The Street Kids of Kabul


NARGIS: http://www.youtube.com/watch?v=9fm_zYoLfVA

The reality of life for Afghans in the capital city Kabul is harshest for the vast numbers of street children there.

After 30 years of war, many have lost their fathers to violence, family breakdown or drugs, and their numbers are growing, as Lyse Doucet of BBC World TV reports.

Nargis, a ten year old girl is just one of many:

Her day begins with a knock on the door. At 6am in Kabul, 10-year-old Nargis goes house to house begging for bread on the richest of streets in the Afghan capital.

The neighbourhood of Sherpur, famous for its ostentatious mansions, lies at the end of the hill where she and her family live in one room in a mud brick house.

On the day I meet her, everyone who answers her knock says they have no bread to give.

"Today, a little boy has been out ahead of me.

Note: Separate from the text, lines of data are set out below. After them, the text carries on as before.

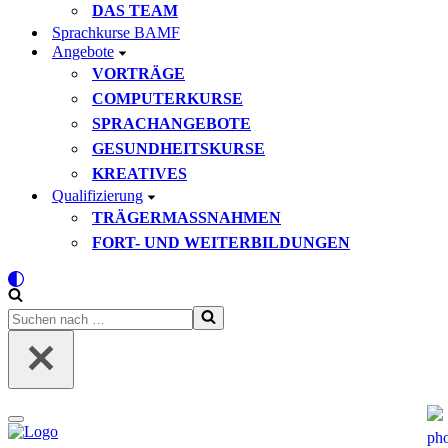
DAS TEAM
Sprachkurse BAMF
Angebote
VORTRÄGE
COMPUTERKURSE
SPRACHANGEBOTE
GESUNDHEITSKURSE
KREATIVES
Qualifizierung
TRÄGERMASSNAHMEN
FORT- UND WEITERBILDUNGEN
Suchen
nach …
Navigationsmenü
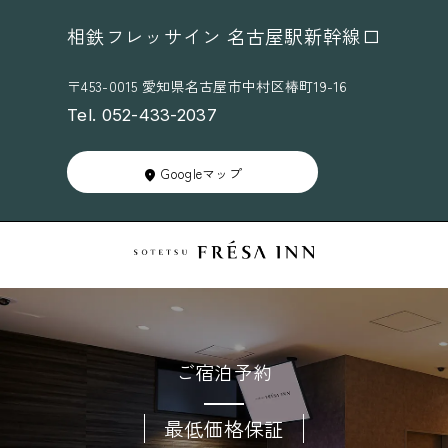
相鉄フレッサイン 名古屋駅新幹線口
〒453-0015 愛知県名古屋市中村区椿町19-16
Tel. 052-433-2037
Googleマップ
ご宿泊予約
最低価格保証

He got it all," she explains in a whisper of a voice, before returning home without anything for her family to eat.

This waif, in a pink tunic trimmed with silver sparkles, is the breadwinner for a family of seven children.

In Afghan society sending Nargis' teenage sisters onto the streets would bring dishonour, and her younger siblings are too small.

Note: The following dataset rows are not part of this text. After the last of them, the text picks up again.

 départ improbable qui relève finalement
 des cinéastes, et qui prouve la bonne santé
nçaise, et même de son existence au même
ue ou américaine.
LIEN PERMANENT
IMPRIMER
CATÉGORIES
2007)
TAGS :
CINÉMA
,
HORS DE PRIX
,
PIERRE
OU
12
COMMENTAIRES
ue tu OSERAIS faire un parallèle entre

Her father cannot or will not work. He is a drug addict.

So it is down to Nargis.

Nargis is just one of tens of thousands of street children in Kabul.

Born into a country torn by three decades of war and an economy fuelled by the opium trade, they lose their fathers to violence or vice.

By day, street kids weave impishly through vehicles stuck in Kabul's burgeoning traffic. They brandish everything from packets of gum, to tin cans wafting with incense, or a ragged bit of cloth to wipe your dusty windows.

By night, older teenagers are still hanging out at the main roundabouts, waving ribbons of cards for mobile telephones.

Children who should be at school are learning skills to survive on rough streets.

With an arsenal of tricks, from grinning to grabbing, they hustle to try to earn enough Afghani notes or one dollar bills to put food on their family's table.

And this army of children working on the streets is growing.

"Day by day, there are more and more street working children because refugees are still returning from Iran and Pakistan. And people are still being displaced by the war," says Engineer Mohammed Yousef, the founder and director of Aschiana, a refuge for street children.

With a reputation for peskiness, they are often ignored or shooed away. But kids grow up.

"When they become adults, they will learn more from the streets and they will not learn a lot of positive things," warns Engineer Yousef.

"The majority of children have talent, and if they have the opportunity to learn in a good environment they will use that talent in a positive way and become good people, otherwise they will use that talent in a negative way."

Vulnerable children can fall prey to older street boys who turn to crime. They are also targeted by criminal gangs who traffic people and drugs.